With all of the regulations, a judge is bound to interpret something as deficient, Altemus said. The goal of the ESA is to recover species, but it has only succeeded in around 10 cases, she said.

“The ESA is really not working all that well,” Altemus said. “What we need to be able to do is provide a viable habitat, but you can’t give every species everything they need on every acre, and that seems to be what these litigants are asking for.”

Often the goal of a lawsuit is simply to delay a project, and a deficiency in analysis that actually impacts a species is pretty rare, she said.

“Any more it’s just throw everything and the kitchen sink at it and see what sticks,” Altemus said. “That doesn’t help the species at all.”

Around 5 million acres of Montana’s national forest were identified as unhealthy under the 2014 Farm Bill, and timber harvest is needed to bring those lands back into balance, she said.

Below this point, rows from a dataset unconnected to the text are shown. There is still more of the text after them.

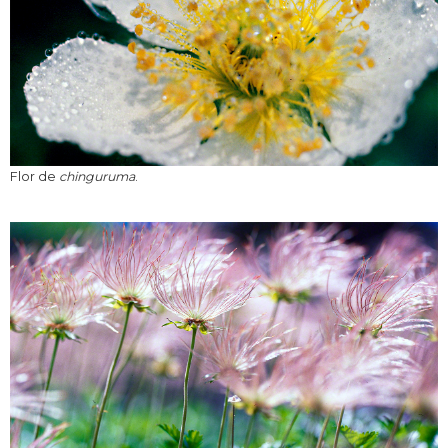
Flor de
chinguruma
.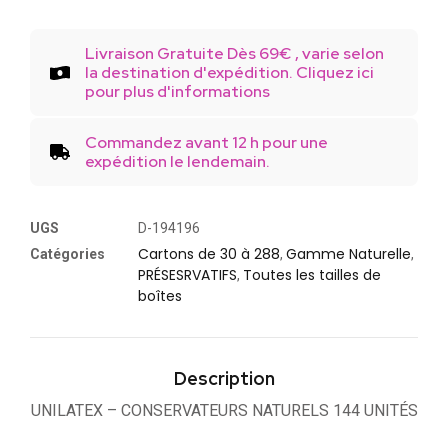
Livraison Gratuite Dès 69€ , varie selon
la destination d'expédition. Cliquez ici
pour plus d'informations
Commandez avant 12 h pour une
expédition le lendemain.
UGS
D-194196
Cartons de 30 à 288
Gamme Naturelle
Catégories
,
,
PRÉSESRVATIFS
Toutes les tailles de
,
boîtes
Description
UNILATEX – CONSERVATEURS NATURELS 144 UNITÉS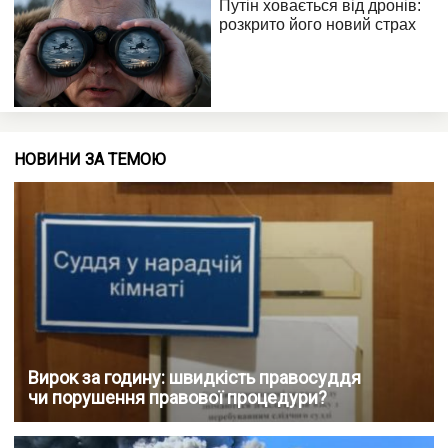
НОВИНИ ЗА ТЕМОЮ
Вирок за годину: швидкість правосуддя
чи порушення правової процедури?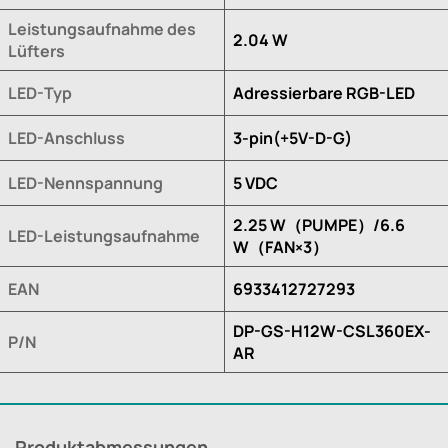
Leistungsaufnahme des
2.04 W
Lüfters
LED-Typ
Adressierbare RGB-LED
LED-Anschluss
3-pin(+5V-D-G)
LED-Nennspannung
5 VDC
2.25 W（PUMPE）/6.6
LED-Leistungsaufnahme
W（FAN×3）
EAN
6933412727293
DP-GS-H12W-CSL360EX-
P/N
AR
Produktabmessungen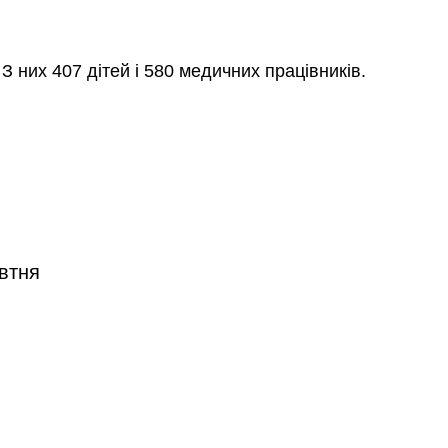
 них 407 дітей і 580 медичних працівників.
овтня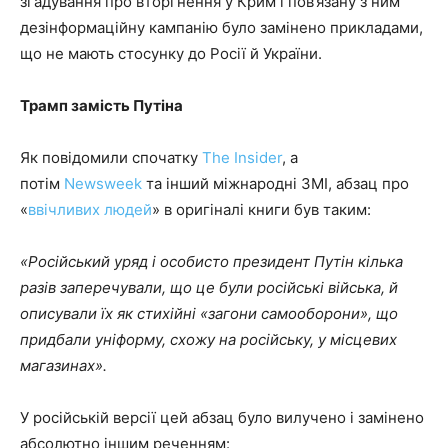
згадування про вторгнення у Крим і пов’язану з ним
дезінформаційну кампанію було замінено прикладами,
що не мають стосунку до Росії й України.
Трамп замість Путіна
Як повідомили спочатку
The Insider
, а
потім
Newsweek
та інший міжнародні ЗМІ, абзац про
«
ввічливих людей
» в оригіналі книги був таким:
«Російський уряд і особисто президент Путін кілька
разів заперечували, що це були російські війська, й
описували їх як стихійні «загони самооборони», що
придбали уніформу, схожу на російську, у місцевих
магазинах».
У російській версії цей абзац було вилучено і замінено
абсолютно іншим реченням: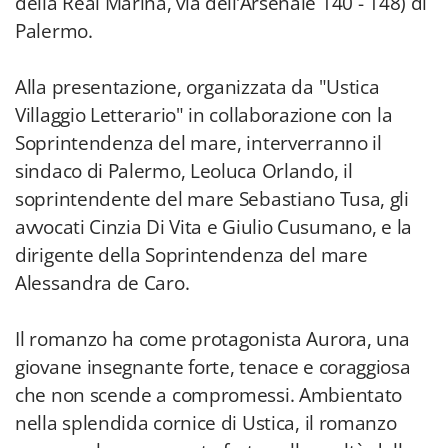
della Real Marina, via dell’Arsenale 140 - 148) di
Palermo.
Alla presentazione, organizzata da "Ustica
Villaggio Letterario" in collaborazione con la
Soprintendenza del mare, interverranno il
sindaco di Palermo, Leoluca Orlando, il
soprintendente del mare Sebastiano Tusa, gli
avvocati Cinzia Di Vita e Giulio Cusumano, e la
dirigente della Soprintendenza del mare
Alessandra de Caro.
Il romanzo ha come protagonista Aurora, una
giovane insegnante forte, tenace e coraggiosa
che non scende a compromessi. Ambientato
nella splendida cornice di Ustica, il romanzo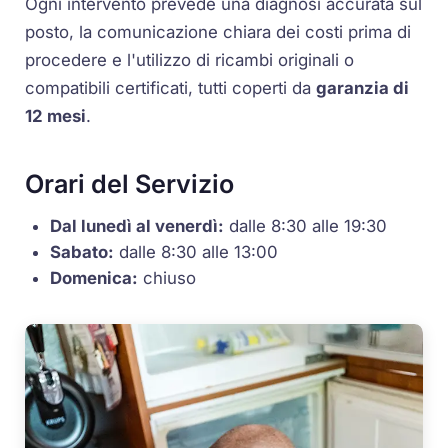
Ogni intervento prevede una diagnosi accurata sul
posto, la comunicazione chiara dei costi prima di
procedere e l'utilizzo di ricambi originali o
compatibili certificati, tutti coperti da
garanzia di
12 mesi
.
Orari del Servizio
Dal lunedì al venerdì:
dalle 8:30 alle 19:30
Sabato:
dalle 8:30 alle 13:00
Domenica:
chiuso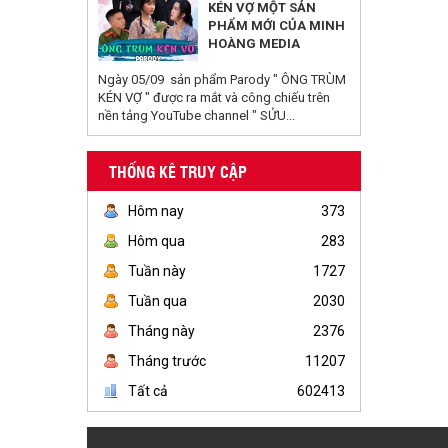
KÉN VỢ MỘT SẢN
PHẨM MỚI CỦA MINH
HOÀNG MEDIA
Ngày 05/09 sản phẩm Parody " ÔNG TRÙM
KÉN VỢ " được ra mắt và công chiếu trên
nền tảng YouTube channel " SỬU...
THỐNG KÊ TRUY CẬP
Hôm nay
373
Hôm qua
283
Tuần này
1727
Tuần qua
2030
Tháng này
2376
Tháng trước
11207
Tất cả
602413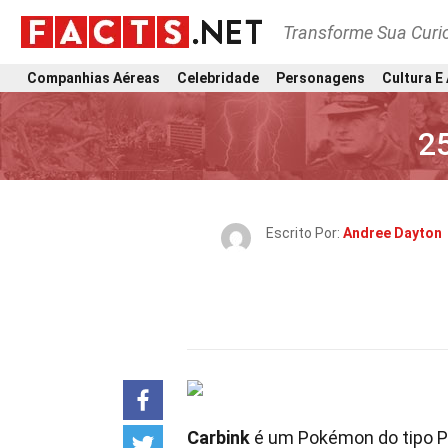
Transforme Sua Curi
Companhias Aéreas
Celebridade
Personagens
Cultura E
2
Escrito Por:
Andree Dayton
Carbink
é um Pokémon do tipo P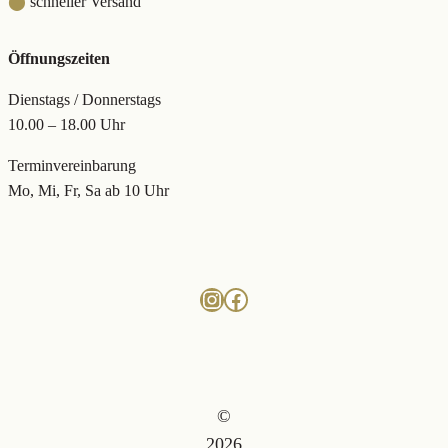
⬤
schneller Versand
Öffnungszeiten
Dienstags / Donnerstags
10.00 – 18.00 Uhr
Terminvereinbarung
Mo, Mi, Fr, Sa ab 10 Uhr
Instagram
Facebook
©
2026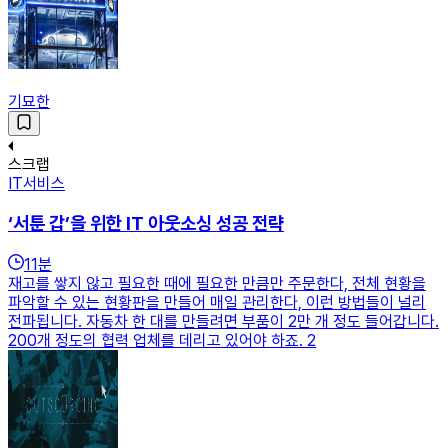
기묘한
스크랩
IT서비스
‘서툰 갑’을 위한 IT 아웃소싱 성공 전략
11
분
재고를 쌓지 않고 필요한 때에 필요한 만큼만 주문한다, 전체 현황을
파악할 수 있는 현황판을 만들어 매일 관리한다, 이런 방법들이 널리
전파됩니다. 자동차 한 대를 만들려면 부품이 2만 개 정도 들어갑니다.
200개 정도의 협력 업체를 데리고 있어야 하죠. 2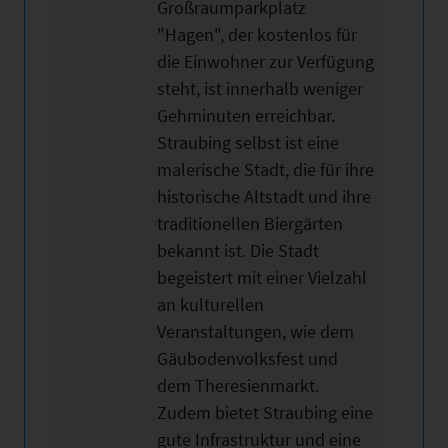
Großraumparkplatz
"Hagen", der kostenlos für
die Einwohner zur Verfügung
steht, ist innerhalb weniger
Gehminuten erreichbar.
Straubing selbst ist eine
malerische Stadt, die für ihre
historische Altstadt und ihre
traditionellen Biergärten
bekannt ist. Die Stadt
begeistert mit einer Vielzahl
an kulturellen
Veranstaltungen, wie dem
Gäubodenvolksfest und
dem Theresienmarkt.
Zudem bietet Straubing eine
gute Infrastruktur und eine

The Farm Bill categorically excludes certain timber projects in forests heavily impacted by insects and disease from full analysis under NEPA, and includes other regulations that require fewer alternatives to speed up forestry work.

“We’re cautiously optimistic, but we know this is going to get litigated,” Altemus said. “Until we get through a court case we’re only cautiously optimistic.”

Litigation and the slow NEPA process has driven up the price of timber, she said. The market is good, but mills have recently paid prices of three times or more simply to keep mills running. That model is not sustainable unless more timber begins flowing from federal lands, Altemus said.

Despite more than a decade of failing to reach timber targets from Montana’s national forests, the Forest Service’s Northern Region which covers Montana hit its goal of 6.84 million board feet in the last fiscal year.

“I would attribute it to good analysis and attention to regional wildlife issues when planning out the projects,” Slown said. “I think it’s an indication of how things have changed towards us meeting our goals.”

The Forest Service has prioritized work with external groups and collaboratives, which identify and create public support for projects needed to restore these lands, she said.